On top of the Russian doping scandal, the Kenyan track manager, Michael Rotich, was sent home from Rio following allegations that he was giving coaches prior warning of doping tests. Earlier this year, two Kenyan doctors claimed that they had provided British athletes with banned substances.
Pendleton called it ‘cruel’ and said that organisations who force their athletes into taking banned substances should be targeted. “Some organisations really do brainwash their athletes into thinking that it is a necessary part of competing at the highest level, and make them believe that it has to be done and put extreme pressure on them to conform to their methods in many ways,” Pendleton told BBC 5 live radio.
“I think it’s cruel. Using that trust and that sport context to pressure people into taking performance enhancing drugs, who knows what the later effects might be in taking these substances, in the pursuit of gold is absolutely ludicrous, I think that it is a total disgrace, and they should be targeted as well.”
Following the McLaren report, the International Olympic Committee (IOC) chose to ban all Russian athletes who had served a doping suspension, but stopped short of keeping the entire Russian delegation out of the Games, as the anti-doping authorities had requested.
The decision was eventually overturned by the Court of Arbitration (CAS) for sport on the day of the opening ceremony, last Friday. The call came too late for some of Russia’s cyclists, with Ilnur Zakarin dropping out of the men’s road race. Olga Zabelinskaya took her chances to travel to Rio, and it paid off with a silver medal after CAS reaffirmed the 'Osaka rule' ban it had decided upon in 2011.
Separately, the IOC barred Russian athletes who were implicated in cover-ups of positive tests. Three Russian team pursuit riders were forced out of the competition, and lost their appeal to CAS. Their spot was eventually given to the Italians.

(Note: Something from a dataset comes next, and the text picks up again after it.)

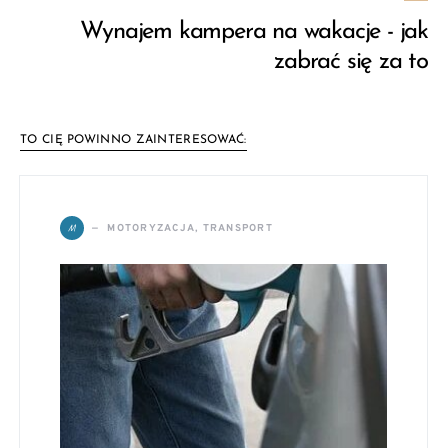
Wynajem kampera na wakacje - jak
zabrać się za to
TO CIĘ POWINNO ZAINTERESOWAĆ:
M
MOTORYZACJA, TRANSPORT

The reception of the Russians who have competed has been distinctly less than warm. In many events, the Russian athletes have been resoundingly booed. In the swimming, America’s Lilly King wagged her finger at Yulia Efimova, who served a doping ban in 2014. Pendleton says that athletes shouldn’t take it upon themselves to say whether or not others should be competing.
“I also believe that it’s not up to athletes and spectators to go around booing because I think that it is incredibly unsportsmanlike. Now the point has been raised we should leave it to the authorities because it’s not in the theme of the Olympics. I’m not a big fan of booing. Don’t cheer, that’s fine, but don’t boo,” she said.
“You don’t want it to start becoming a bit like a vigilante thing against athletes when you don’t really understand why or how or what has happened. You should leave it to the people who are involved with the international governing bodies with the anti-doping governing bodies and let them take care of it. I think, more than ever, it has been raised that it is something that athletes aren’t willing to stand for anymore. I think it is moving in the right direction. I totally agree with Usain Bolt in that sense.”